Anybody who has met R in real life has a hard time believing that she’s afraid to talk to people. I don’t mean “people” as in “friends, family, and neighbours she’s known her whole life,” more like strangers in transactional situations—at a snack bar, in stores, at the bank. Sometimes we’ll be someplace and she’ll have a question and I’ll say, “Go ask that person with the name tag,” and she’ll shake her head violently, grasp my hand, and beg me to come with her.
This evening we volunteered at the orchard, running the pickup table for a fundraiser. I would greet people, ask their name, and check them off while R and E found the corresponding bag of apples; then I’d prompt the girls to give the person an information sheet while I explained a bit more about it.
It took six or seven pickups for R to warm up to the task; gradually she started explaining the info sheet before I could do it.

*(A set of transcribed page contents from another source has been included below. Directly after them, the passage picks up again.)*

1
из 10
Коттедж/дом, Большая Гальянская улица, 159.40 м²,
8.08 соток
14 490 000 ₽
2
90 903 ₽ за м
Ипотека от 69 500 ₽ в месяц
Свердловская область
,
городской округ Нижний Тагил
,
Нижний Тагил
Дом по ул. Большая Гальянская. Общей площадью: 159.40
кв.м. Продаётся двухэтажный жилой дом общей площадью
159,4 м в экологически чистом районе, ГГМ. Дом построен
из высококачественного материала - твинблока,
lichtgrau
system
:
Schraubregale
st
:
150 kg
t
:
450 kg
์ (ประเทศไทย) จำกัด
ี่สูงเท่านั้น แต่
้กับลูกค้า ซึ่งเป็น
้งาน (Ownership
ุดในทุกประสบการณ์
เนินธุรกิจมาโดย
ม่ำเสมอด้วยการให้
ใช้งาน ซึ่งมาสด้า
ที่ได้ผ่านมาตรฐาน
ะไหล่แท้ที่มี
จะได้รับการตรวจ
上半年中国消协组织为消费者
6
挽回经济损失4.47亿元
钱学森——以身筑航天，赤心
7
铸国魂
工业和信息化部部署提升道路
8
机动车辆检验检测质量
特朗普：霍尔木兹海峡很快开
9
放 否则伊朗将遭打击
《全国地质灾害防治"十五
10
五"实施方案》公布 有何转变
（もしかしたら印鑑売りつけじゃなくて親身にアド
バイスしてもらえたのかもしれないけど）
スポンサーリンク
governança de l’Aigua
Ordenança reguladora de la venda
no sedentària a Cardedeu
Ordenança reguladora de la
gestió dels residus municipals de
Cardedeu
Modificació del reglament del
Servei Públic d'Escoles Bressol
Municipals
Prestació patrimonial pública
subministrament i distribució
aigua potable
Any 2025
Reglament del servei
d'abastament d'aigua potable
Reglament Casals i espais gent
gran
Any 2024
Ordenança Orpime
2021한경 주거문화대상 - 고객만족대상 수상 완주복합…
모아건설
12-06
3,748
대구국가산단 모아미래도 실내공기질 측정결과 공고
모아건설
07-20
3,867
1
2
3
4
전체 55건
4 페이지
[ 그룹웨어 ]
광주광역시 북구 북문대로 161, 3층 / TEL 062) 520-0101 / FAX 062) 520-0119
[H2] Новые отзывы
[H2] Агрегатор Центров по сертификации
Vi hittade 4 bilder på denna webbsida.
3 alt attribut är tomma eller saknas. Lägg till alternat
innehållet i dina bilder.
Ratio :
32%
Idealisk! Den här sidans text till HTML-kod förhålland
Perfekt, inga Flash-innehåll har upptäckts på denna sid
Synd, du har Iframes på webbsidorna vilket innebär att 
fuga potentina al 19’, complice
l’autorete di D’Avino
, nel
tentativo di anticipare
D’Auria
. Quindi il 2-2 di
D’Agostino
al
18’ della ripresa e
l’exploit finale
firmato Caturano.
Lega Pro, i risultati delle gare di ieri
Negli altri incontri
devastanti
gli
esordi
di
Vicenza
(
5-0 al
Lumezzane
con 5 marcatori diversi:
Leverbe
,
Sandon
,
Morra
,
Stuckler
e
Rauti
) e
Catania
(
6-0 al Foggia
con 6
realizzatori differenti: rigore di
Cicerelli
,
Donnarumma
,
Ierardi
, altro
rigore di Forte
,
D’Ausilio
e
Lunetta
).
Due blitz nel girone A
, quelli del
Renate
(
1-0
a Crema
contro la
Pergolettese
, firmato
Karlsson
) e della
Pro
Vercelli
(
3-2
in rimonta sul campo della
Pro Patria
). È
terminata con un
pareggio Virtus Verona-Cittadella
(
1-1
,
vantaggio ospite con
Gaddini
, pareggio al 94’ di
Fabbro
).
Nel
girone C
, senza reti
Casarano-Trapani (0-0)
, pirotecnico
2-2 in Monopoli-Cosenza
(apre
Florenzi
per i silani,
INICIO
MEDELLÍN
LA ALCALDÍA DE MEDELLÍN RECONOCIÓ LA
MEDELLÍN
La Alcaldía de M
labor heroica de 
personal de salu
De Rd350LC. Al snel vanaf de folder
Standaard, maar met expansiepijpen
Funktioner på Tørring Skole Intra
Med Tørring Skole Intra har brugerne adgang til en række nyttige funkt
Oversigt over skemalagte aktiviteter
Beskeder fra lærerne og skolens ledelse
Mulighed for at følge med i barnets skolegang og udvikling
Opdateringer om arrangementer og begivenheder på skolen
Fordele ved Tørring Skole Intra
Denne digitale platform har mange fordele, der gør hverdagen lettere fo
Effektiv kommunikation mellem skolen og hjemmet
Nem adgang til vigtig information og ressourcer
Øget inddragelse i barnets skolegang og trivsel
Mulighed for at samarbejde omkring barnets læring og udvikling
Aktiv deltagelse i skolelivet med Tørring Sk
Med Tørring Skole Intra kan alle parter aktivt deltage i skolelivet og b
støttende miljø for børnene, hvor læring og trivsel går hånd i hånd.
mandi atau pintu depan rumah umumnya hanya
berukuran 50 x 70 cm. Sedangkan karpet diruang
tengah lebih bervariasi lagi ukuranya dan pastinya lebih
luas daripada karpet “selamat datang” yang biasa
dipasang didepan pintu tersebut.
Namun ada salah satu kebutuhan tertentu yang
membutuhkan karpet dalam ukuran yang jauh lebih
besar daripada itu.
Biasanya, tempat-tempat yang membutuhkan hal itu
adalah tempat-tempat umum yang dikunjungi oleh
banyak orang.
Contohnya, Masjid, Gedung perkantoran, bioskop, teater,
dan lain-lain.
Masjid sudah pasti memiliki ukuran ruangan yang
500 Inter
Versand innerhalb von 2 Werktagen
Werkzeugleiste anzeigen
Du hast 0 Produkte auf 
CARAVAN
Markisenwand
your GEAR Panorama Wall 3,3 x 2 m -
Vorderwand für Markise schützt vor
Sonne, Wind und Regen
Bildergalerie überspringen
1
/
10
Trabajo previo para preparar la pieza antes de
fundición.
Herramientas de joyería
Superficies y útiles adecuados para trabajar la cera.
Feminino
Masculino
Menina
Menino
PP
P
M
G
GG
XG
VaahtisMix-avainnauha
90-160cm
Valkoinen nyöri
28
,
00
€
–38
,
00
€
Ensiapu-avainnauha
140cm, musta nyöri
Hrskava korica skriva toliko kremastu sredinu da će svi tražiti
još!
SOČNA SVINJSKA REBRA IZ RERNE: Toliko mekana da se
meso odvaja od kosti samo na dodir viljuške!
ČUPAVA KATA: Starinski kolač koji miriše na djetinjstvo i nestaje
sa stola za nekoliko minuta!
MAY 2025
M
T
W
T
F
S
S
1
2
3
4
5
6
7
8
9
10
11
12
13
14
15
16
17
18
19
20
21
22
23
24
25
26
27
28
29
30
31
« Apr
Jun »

Then she began to greet our customers. By the time our shift was over, she was running the whole pickup table and making conversation with everyone.
She refused to leave her post, even after the next shift had arrived and it was time for us to go home for dinner. I agreed that R could stay at the park with the other volunteers; E and I walked home for dinner.
We returned just as the volunteers were packing up. Apparently R handled the whole thing herself; the other volunteers (both of them adults) were impressed at how competent and confident she was, and sat back to let her run the show. As I approached the table I could hear R chattering away to someone about the problems with how Percy Jackson had been translated from book to screen.
All I could think—and what Mr. December commented on—was that volunteering has been an incredible opportunity for R to expand her social skills from dealing with her peers to interacting with people of various ages. When people tell me that my homeschooled kids need school because they need socialization, this is the counter-example I’ll be sharing with them.